▽

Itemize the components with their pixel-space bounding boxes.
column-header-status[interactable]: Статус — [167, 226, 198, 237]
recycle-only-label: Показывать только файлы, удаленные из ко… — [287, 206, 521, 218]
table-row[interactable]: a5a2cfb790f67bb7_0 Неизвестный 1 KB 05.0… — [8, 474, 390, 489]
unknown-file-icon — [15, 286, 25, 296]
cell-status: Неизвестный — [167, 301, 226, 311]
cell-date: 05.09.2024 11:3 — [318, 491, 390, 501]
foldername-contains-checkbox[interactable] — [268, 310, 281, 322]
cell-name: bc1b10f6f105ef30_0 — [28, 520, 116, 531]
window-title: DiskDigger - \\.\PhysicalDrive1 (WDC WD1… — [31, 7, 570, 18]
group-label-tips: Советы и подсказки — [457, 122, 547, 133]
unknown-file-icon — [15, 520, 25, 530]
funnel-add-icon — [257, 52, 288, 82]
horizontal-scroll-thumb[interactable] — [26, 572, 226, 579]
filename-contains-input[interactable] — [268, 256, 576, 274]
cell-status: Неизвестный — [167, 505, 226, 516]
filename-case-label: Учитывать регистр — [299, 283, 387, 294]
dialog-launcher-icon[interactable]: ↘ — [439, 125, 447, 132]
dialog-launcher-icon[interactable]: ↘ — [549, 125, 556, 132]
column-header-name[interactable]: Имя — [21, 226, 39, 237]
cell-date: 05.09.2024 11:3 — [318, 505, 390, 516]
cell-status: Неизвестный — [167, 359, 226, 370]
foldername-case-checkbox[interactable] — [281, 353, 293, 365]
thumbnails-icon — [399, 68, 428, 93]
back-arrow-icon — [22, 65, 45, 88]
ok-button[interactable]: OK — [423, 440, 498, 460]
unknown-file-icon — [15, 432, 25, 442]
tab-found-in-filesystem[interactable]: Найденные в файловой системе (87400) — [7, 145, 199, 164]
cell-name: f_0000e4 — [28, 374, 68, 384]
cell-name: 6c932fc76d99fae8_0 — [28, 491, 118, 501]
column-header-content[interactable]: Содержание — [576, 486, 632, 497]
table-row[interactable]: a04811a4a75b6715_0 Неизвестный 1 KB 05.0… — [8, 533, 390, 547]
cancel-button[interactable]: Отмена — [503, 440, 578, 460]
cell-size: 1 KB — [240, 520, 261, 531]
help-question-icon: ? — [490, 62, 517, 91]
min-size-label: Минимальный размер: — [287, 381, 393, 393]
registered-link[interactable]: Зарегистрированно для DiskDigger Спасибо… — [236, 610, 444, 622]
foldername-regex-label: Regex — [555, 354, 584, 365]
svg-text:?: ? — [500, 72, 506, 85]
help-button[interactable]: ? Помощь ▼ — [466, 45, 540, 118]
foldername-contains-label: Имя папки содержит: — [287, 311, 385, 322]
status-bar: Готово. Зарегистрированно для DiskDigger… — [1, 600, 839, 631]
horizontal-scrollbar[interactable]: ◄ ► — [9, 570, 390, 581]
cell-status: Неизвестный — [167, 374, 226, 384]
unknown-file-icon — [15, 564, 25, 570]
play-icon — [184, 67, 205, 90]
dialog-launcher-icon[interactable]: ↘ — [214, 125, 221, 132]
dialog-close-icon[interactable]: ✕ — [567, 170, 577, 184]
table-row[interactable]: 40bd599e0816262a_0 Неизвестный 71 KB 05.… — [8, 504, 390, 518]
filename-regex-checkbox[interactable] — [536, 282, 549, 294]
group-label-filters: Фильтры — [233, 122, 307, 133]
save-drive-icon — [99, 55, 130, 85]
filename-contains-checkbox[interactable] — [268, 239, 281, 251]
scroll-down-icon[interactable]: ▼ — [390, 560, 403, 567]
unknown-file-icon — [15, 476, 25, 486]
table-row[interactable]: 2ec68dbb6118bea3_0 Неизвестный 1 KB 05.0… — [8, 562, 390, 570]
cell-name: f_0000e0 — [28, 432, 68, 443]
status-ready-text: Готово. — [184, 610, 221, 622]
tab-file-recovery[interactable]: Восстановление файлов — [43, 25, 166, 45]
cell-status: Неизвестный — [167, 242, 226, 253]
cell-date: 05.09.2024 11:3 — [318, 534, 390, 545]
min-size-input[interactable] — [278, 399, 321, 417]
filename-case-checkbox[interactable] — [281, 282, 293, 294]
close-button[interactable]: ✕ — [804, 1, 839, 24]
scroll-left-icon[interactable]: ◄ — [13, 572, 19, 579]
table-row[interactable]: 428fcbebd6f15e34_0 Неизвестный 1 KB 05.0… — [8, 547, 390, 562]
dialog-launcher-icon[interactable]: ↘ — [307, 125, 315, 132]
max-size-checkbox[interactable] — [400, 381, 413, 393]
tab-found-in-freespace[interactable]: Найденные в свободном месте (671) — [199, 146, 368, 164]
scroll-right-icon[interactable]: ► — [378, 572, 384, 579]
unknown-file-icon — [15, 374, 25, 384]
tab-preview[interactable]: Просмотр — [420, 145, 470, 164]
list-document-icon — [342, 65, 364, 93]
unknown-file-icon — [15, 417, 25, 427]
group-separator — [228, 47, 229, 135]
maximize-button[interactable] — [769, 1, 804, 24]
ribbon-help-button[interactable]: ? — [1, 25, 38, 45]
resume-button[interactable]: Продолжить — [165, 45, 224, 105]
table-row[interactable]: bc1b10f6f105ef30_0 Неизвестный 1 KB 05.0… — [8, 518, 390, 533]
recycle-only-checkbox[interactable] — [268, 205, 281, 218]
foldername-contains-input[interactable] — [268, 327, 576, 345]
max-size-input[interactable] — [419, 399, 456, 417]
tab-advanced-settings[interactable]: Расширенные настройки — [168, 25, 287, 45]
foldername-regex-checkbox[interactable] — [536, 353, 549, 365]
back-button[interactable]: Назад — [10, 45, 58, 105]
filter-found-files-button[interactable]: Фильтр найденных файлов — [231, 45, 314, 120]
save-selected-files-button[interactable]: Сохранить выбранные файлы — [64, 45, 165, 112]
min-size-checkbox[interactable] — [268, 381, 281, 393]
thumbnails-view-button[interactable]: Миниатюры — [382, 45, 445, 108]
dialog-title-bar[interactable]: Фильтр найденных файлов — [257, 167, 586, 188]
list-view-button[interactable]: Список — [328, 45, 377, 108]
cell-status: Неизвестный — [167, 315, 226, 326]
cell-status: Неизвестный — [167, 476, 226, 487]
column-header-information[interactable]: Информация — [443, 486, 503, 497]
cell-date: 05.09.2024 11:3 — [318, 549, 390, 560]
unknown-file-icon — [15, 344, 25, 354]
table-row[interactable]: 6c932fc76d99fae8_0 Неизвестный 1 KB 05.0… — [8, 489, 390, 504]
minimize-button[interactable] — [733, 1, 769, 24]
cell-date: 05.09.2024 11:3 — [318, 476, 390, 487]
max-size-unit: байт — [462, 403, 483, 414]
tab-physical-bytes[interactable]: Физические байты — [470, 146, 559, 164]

△

PROBLEM DESCRIPTION:
For the material above, produce a word-for-word copy.

RESPONSE:
Itemize the components with their pixel-space bounding boxes.
column-header-status[interactable]: Статус — [167, 226, 198, 237]
recycle-only-label: Показывать только файлы, удаленные из ко… — [287, 206, 521, 218]
table-row[interactable]: a5a2cfb790f67bb7_0 Неизвестный 1 KB 05.0… — [8, 474, 390, 489]
unknown-file-icon — [15, 286, 25, 296]
cell-status: Неизвестный — [167, 301, 226, 311]
cell-date: 05.09.2024 11:3 — [318, 491, 390, 501]
foldername-contains-checkbox[interactable] — [268, 310, 281, 322]
cell-name: bc1b10f6f105ef30_0 — [28, 520, 116, 531]
window-title: DiskDigger - \\.\PhysicalDrive1 (WDC WD1… — [31, 7, 570, 18]
group-label-tips: Советы и подсказки — [457, 122, 547, 133]
unknown-file-icon — [15, 520, 25, 530]
funnel-add-icon — [257, 52, 288, 82]
horizontal-scroll-thumb[interactable] — [26, 572, 226, 579]
filename-contains-input[interactable] — [268, 256, 576, 274]
cell-status: Неизвестный — [167, 505, 226, 516]
filename-case-label: Учитывать регистр — [299, 283, 387, 294]
dialog-launcher-icon[interactable]: ↘ — [439, 125, 447, 132]
dialog-launcher-icon[interactable]: ↘ — [549, 125, 556, 132]
column-header-name[interactable]: Имя — [21, 226, 39, 237]
cell-date: 05.09.2024 11:3 — [318, 505, 390, 516]
cell-status: Неизвестный — [167, 359, 226, 370]
foldername-case-checkbox[interactable] — [281, 353, 293, 365]
thumbnails-icon — [399, 68, 428, 93]
back-arrow-icon — [22, 65, 45, 88]
ok-button[interactable]: OK — [423, 440, 498, 460]
unknown-file-icon — [15, 432, 25, 442]
tab-found-in-filesystem[interactable]: Найденные в файловой системе (87400) — [7, 145, 199, 164]
cell-name: f_0000e4 — [28, 374, 68, 384]
cell-name: 6c932fc76d99fae8_0 — [28, 491, 118, 501]
column-header-content[interactable]: Содержание — [576, 486, 632, 497]
table-row[interactable]: a04811a4a75b6715_0 Неизвестный 1 KB 05.0… — [8, 533, 390, 547]
cancel-button[interactable]: Отмена — [503, 440, 578, 460]
cell-size: 1 KB — [240, 520, 261, 531]
help-question-icon: ? — [490, 62, 517, 91]
min-size-label: Минимальный размер: — [287, 381, 393, 393]
registered-link[interactable]: Зарегистрированно для DiskDigger Спасибо… — [236, 610, 444, 622]
foldername-regex-label: Regex — [555, 354, 584, 365]
svg-text:?: ? — [500, 72, 506, 85]
help-button[interactable]: ? Помощь ▼ — [466, 45, 540, 118]
foldername-contains-label: Имя папки содержит: — [287, 311, 385, 322]
status-bar: Готово. Зарегистрированно для DiskDigger… — [1, 600, 839, 631]
horizontal-scrollbar[interactable]: ◄ ► — [9, 570, 390, 581]
cell-status: Неизвестный — [167, 374, 226, 384]
unknown-file-icon — [15, 564, 25, 570]
play-icon — [184, 67, 205, 90]
dialog-launcher-icon[interactable]: ↘ — [214, 125, 221, 132]
dialog-close-icon[interactable]: ✕ — [567, 170, 577, 184]
table-row[interactable]: 40bd599e0816262a_0 Неизвестный 71 KB 05.… — [8, 504, 390, 518]
filename-regex-checkbox[interactable] — [536, 282, 549, 294]
group-label-filters: Фильтры — [233, 122, 307, 133]
save-drive-icon — [99, 55, 130, 85]
filename-contains-checkbox[interactable] — [268, 239, 281, 251]
scroll-down-icon[interactable]: ▼ — [390, 560, 403, 567]
unknown-file-icon — [15, 476, 25, 486]
table-row[interactable]: 2ec68dbb6118bea3_0 Неизвестный 1 KB 05.0… — [8, 562, 390, 570]
cell-name: f_0000e0 — [28, 432, 68, 443]
status-ready-text: Готово. — [184, 610, 221, 622]
tab-file-recovery[interactable]: Восстановление файлов — [43, 25, 166, 45]
cell-status: Неизвестный — [167, 242, 226, 253]
cell-date: 05.09.2024 11:3 — [318, 534, 390, 545]
min-size-input[interactable] — [278, 399, 321, 417]
filename-case-checkbox[interactable] — [281, 282, 293, 294]
close-button[interactable]: ✕ — [804, 1, 839, 24]
scroll-left-icon[interactable]: ◄ — [13, 572, 19, 579]
table-row[interactable]: 428fcbebd6f15e34_0 Неизвестный 1 KB 05.0… — [8, 547, 390, 562]
dialog-launcher-icon[interactable]: ↘ — [307, 125, 315, 132]
max-size-checkbox[interactable] — [400, 381, 413, 393]
tab-found-in-freespace[interactable]: Найденные в свободном месте (671) — [199, 146, 368, 164]
scroll-right-icon[interactable]: ► — [378, 572, 384, 579]
unknown-file-icon — [15, 374, 25, 384]
tab-preview[interactable]: Просмотр — [420, 145, 470, 164]
list-document-icon — [342, 65, 364, 93]
unknown-file-icon — [15, 417, 25, 427]
group-separator — [228, 47, 229, 135]
maximize-button[interactable] — [769, 1, 804, 24]
ribbon-help-button[interactable]: ? — [1, 25, 38, 45]
resume-button[interactable]: Продолжить — [165, 45, 224, 105]
table-row[interactable]: bc1b10f6f105ef30_0 Неизвестный 1 KB 05.0… — [8, 518, 390, 533]
recycle-only-checkbox[interactable] — [268, 205, 281, 218]
foldername-contains-input[interactable] — [268, 327, 576, 345]
max-size-input[interactable] — [419, 399, 456, 417]
tab-advanced-settings[interactable]: Расширенные настройки — [168, 25, 287, 45]
foldername-regex-checkbox[interactable] — [536, 353, 549, 365]
back-button[interactable]: Назад — [10, 45, 58, 105]
filter-found-files-button[interactable]: Фильтр найденных файлов — [231, 45, 314, 120]
save-selected-files-button[interactable]: Сохранить выбранные файлы — [64, 45, 165, 112]
min-size-checkbox[interactable] — [268, 381, 281, 393]
thumbnails-view-button[interactable]: Миниатюры — [382, 45, 445, 108]
dialog-title-bar[interactable]: Фильтр найденных файлов — [257, 167, 586, 188]
list-view-button[interactable]: Список — [328, 45, 377, 108]
cell-status: Неизвестный — [167, 315, 226, 326]
cell-status: Неизвестный — [167, 476, 226, 487]
column-header-information[interactable]: Информация — [443, 486, 503, 497]
cell-date: 05.09.2024 11:3 — [318, 549, 390, 560]
unknown-file-icon — [15, 344, 25, 354]
table-row[interactable]: 6c932fc76d99fae8_0 Неизвестный 1 KB 05.0… — [8, 489, 390, 504]
minimize-button[interactable] — [733, 1, 769, 24]
cell-date: 05.09.2024 11:3 — [318, 476, 390, 487]
max-size-unit: байт — [462, 403, 483, 414]
tab-physical-bytes[interactable]: Физические байты — [470, 146, 559, 164]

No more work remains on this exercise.